** Data for the task follows **

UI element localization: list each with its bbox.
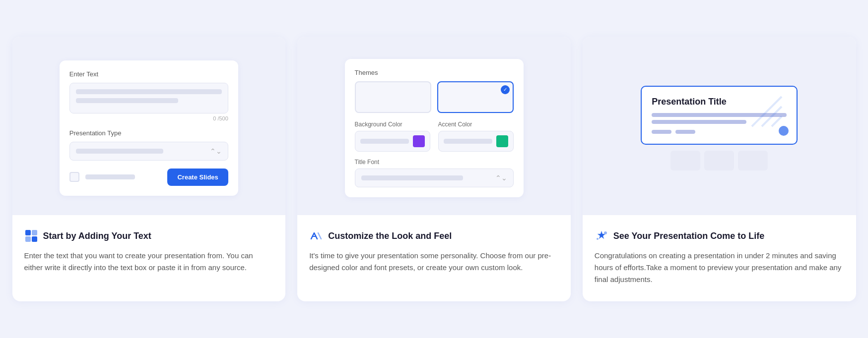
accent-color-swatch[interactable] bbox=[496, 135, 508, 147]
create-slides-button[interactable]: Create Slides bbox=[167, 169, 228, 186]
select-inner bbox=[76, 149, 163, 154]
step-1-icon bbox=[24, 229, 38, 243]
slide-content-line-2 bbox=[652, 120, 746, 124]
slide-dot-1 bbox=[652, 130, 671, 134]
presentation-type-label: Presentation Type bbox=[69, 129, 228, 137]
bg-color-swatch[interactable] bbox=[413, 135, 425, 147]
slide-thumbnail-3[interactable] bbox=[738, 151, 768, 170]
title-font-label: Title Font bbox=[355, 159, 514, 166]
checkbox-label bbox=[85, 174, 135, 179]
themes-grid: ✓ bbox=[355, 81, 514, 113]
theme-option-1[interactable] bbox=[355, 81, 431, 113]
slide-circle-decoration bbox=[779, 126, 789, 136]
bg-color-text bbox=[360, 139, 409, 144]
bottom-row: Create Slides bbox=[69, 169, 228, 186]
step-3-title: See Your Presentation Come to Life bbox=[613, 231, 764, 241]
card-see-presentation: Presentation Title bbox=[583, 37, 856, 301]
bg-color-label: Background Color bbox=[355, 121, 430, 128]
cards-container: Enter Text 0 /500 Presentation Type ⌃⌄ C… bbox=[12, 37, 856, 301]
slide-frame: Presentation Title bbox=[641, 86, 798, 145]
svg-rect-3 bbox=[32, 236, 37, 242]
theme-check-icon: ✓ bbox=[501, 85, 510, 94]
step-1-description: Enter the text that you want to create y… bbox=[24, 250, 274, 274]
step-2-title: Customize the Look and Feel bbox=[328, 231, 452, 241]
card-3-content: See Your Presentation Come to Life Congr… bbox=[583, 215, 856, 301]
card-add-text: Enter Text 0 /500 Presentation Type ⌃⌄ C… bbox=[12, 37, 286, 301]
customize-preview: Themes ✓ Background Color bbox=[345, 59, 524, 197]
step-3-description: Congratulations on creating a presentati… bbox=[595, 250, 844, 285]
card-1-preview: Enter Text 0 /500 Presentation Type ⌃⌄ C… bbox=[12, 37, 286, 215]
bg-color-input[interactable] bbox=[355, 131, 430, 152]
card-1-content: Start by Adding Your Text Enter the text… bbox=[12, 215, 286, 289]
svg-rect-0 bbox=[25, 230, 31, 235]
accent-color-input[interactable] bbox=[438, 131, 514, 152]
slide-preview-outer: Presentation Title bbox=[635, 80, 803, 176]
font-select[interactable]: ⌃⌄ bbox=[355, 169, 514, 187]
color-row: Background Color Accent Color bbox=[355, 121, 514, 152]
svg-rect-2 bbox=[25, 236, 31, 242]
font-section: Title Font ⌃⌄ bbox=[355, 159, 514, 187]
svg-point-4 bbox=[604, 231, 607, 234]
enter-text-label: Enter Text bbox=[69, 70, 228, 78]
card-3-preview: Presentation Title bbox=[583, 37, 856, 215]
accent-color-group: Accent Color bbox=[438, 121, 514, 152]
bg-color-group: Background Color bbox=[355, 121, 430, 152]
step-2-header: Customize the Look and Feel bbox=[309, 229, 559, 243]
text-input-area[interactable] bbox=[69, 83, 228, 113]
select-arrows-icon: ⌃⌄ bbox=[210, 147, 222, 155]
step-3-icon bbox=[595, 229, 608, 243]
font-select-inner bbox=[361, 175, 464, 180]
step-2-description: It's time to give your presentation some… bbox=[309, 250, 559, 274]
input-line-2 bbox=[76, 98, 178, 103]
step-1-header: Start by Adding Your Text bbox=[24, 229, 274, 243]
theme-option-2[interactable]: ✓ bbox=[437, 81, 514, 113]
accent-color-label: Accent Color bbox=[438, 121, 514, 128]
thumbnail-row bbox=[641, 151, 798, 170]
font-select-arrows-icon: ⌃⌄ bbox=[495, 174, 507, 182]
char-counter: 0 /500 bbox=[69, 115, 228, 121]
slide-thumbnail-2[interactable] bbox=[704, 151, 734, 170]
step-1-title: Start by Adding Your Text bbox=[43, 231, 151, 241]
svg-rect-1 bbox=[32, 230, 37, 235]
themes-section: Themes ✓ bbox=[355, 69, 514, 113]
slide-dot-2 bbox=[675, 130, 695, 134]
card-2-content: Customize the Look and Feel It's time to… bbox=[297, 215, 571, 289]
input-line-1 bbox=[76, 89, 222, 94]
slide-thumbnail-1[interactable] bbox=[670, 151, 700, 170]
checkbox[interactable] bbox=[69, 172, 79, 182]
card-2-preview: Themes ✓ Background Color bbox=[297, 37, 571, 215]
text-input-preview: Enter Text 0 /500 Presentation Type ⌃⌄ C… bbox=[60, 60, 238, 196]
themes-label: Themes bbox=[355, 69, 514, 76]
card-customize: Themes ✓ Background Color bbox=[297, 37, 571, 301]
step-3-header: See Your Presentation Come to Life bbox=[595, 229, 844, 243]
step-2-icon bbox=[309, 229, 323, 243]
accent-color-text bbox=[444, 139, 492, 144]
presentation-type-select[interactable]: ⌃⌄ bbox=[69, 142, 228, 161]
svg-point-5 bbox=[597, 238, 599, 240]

** End of Data for the task **

→ Your instructions:
Check each line of the data above for the word "arrows" and copy the ones where it is found.

→ Problem solution:
select-arrows-icon: ⌃⌄ bbox=[210, 147, 222, 155]
font-select-arrows-icon: ⌃⌄ bbox=[495, 174, 507, 182]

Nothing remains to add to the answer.